Intrínsecamente -pero en contra de la percepción popular- el marisco salvaje sostenible puede ser menos caro en comparación con las especies que los científicos marinos consideran insostenibles. La «sostenibilidad» se evalúa en función de muchos criterios, como la abundancia y la capacidad de reproducción de una pesquería. Cuando un producto escasea -debido a la sobrepesca o a la destrucción del hábitat- los precios suben, asumiendo el mismo nivel de demanda. La lubina chilena solía costar ocho dólares la libra. Ahora es difícil encontrarla por menos de 25. Por supuesto, también es cierto que las especies mal criadas pueden ser muy baratas. Ahí es donde se necesitan agallas para que una empresa emprenda una política significativa y diseñe todo el programa como neutral en cuanto a los costes, en lugar de tomar los ahorros de las especies de menor precio y declarar la victoria.

La disponibilidad del producto es un reto especial para los chefs y las empresas de restauración. Persuadir a los consumidores para que prueben un marisco desconocido es todo un arte. Conseguir que esas especies se almacenen en cantidades de 2.000 libras en 40 lugares de distribución cada mes es un tour de force de la cadena de suministro.

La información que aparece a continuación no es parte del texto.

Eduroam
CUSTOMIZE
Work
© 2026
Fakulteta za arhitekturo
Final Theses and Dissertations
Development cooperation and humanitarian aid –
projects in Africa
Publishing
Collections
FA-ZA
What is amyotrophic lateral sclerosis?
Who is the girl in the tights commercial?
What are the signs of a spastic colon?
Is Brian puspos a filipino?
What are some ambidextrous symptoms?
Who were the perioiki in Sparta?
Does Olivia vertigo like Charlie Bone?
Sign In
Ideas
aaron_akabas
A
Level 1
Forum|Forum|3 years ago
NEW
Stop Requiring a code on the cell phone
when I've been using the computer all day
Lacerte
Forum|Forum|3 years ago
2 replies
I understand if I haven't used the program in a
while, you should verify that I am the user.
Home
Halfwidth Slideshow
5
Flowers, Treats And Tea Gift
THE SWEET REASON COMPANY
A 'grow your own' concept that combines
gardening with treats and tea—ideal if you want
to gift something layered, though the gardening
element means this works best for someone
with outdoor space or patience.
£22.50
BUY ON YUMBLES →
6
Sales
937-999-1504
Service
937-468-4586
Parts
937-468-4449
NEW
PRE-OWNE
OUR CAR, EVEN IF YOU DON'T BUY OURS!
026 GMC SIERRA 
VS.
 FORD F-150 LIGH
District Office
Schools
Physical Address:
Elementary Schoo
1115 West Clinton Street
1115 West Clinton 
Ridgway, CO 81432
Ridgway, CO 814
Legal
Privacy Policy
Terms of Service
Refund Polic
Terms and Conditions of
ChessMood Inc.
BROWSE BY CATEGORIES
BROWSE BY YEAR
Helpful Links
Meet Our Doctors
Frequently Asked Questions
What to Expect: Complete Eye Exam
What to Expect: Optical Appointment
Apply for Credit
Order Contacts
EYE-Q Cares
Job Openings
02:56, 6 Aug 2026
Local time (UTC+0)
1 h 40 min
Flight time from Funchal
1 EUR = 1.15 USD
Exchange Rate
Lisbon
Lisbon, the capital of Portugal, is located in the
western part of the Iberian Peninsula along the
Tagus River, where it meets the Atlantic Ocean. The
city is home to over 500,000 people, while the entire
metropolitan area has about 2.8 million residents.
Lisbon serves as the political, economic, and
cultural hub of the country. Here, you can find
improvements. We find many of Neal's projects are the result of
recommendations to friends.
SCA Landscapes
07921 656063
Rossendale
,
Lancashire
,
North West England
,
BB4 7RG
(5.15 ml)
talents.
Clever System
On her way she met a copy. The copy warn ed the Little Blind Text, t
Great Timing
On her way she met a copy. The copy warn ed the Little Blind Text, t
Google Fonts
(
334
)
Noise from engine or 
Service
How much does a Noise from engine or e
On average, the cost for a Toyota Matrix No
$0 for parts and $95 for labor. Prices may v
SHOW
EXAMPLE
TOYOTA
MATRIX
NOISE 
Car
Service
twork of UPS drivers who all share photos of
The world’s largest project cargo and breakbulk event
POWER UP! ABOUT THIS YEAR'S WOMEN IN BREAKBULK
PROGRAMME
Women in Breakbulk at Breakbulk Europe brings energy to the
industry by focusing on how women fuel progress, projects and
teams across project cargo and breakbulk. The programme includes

Y luego está la cuestión del sabor. Seguir sirviendo especies no sostenibles pondría en peligro la variedad de sabores que podríamos servir en el futuro, argumenté. Para defender nuestro sabor, ofrecimos a nuestros colegas la Carta de Alternativas Culinarias, un documento que ayudamos a redactar. Está diseñado para sugerir sustitutos de las especies populares de la «lista roja» que hay que evitar. ¿Pero son realmente alternativas culinarias? Durante años he sugerido el pez sable (también conocido como pez mantequilla o bacalao negro, según la región) como un sustituto culinario razonable de la lubina chilena. Además, su precio es mejor, ya que suele venderse a unos 16 dólares la libra. Después de hacer la discusión, he estado disfrutando del pez sable durante años, pero no había probado la lubina en años. La lubina chilena tiene un sabor muy parecido al del bacalao negro. Fue satisfactorio darme cuenta de que mi estándar se había convertido en la opción sostenible, y no al revés. La lubina es ligeramente más dulce. Ambas se adaptan bien a la marinada de miso y son escamosas y suaves, aunque no firmes como el bacalao. Y con las opciones sostenibles, el sabor parece ser abundante.